Jon Brock, a cognitive scientist with 18 years research experience on neurodevelopmental conditions, including autism, has posted a Medium post summarizing new critiques of the research emerging online. (For example, from Professor Thomas Lumley, a statistical researcher who has concluded that the study's analysis 'is wrong,' and 'arguably due in part to a poor GUI design.')
Soon after publication, scientists began expressing concerns about the paper on social media. These were echoed in a blogpost by drug discovery chemist Derek Lowe and then in a series of comments on the PubPeer website. Looking more closely at the data, the results are a whole lot less compelling than the media coverage, the press releases, and even the paper itself suggest...

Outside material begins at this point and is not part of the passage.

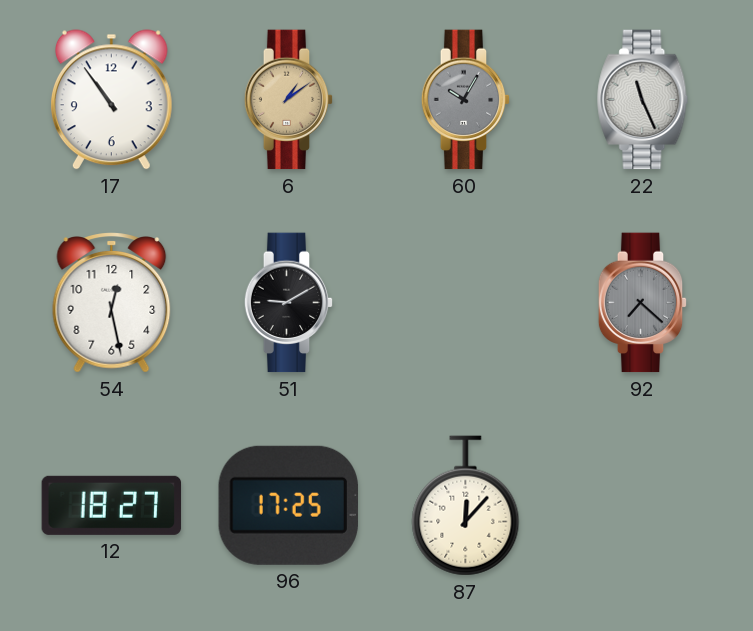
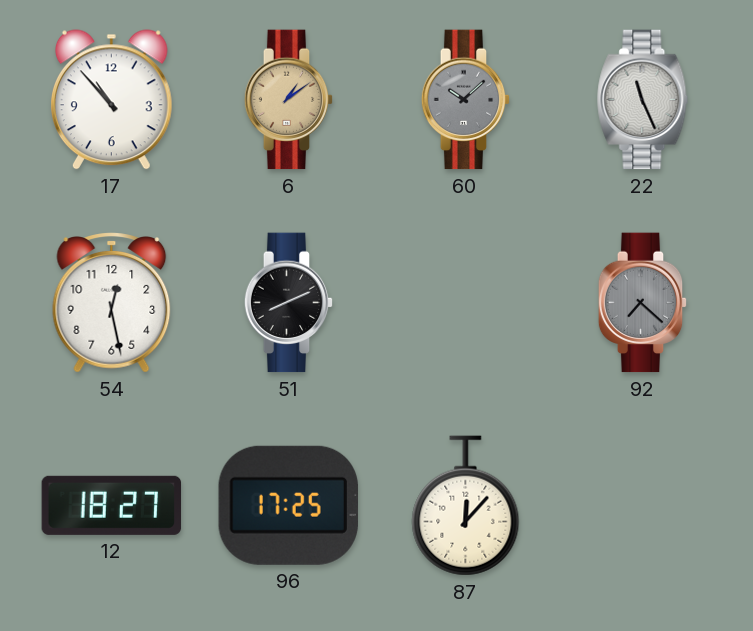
17: 10:54 -> 10:53
60: 10:05 -> 10:08
51: 9:10 -> 8:11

The differences between mice with autistic and non-autistic donors are subtle if they exist at all. And there are reasons to be skeptical about even these small effects. Mice are not tiny humans with tails. Autism is defined in terms of human behaviour. And so the claim that mice showed 'autism-like' behaviour relies on an assumption that the mouse behaviours under investigation are in some sense equivalent to the behaviours that define autism in humans...

But even if we accept the premise that mouse behaviours are directly analogous to behaviours exhibited by autistic humans, the evidence is both weak and inconsistent. It's fair to say, I think, that the authors have presented the data in its most flattering light... Since posting this critique last week, further developments have cast more doubt on the conclusions of this study. The authors responded to criticisms on PubPeer. In doing so, they released the code for their analyses, which appear to show important discrepancies between how the analyses were described in the paper and how they were actually conducted.... Lumley suspects that the culprit is the confusing interface of the SPSS software the authors used for their analyses. There's no reason to see this as anything other than an honest mistake. But, as Lumley notes in his post, the episode shows the importance of researchers sharing their analysis code as well as their data.

Read more of this story at Slashdot.
rss.slashdot.org/~r/Slashdot/slashdot/~3/v2kwhc6ySBk/gut-bacteria-autism-link-may-just-be-misinterpr...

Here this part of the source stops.